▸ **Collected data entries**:
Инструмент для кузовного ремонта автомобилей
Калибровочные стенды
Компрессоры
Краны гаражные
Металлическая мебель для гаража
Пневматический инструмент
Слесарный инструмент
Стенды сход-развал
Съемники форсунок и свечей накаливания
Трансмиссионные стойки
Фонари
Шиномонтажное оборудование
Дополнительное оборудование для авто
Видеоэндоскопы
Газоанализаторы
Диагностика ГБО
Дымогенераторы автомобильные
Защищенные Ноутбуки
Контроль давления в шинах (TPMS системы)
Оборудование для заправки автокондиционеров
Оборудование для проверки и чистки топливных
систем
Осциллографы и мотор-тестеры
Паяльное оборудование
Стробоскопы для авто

▸ **What to work on**:
Would you repeat the lines from the one containing "Оборудование для проверки и чистки топливных" through the end of the data, exactly, with nothing before or after them?

▸ **Answer**:
Оборудование для проверки и чистки топливных
систем
Осциллографы и мотор-тестеры
Паяльное оборудование
Стробоскопы для авто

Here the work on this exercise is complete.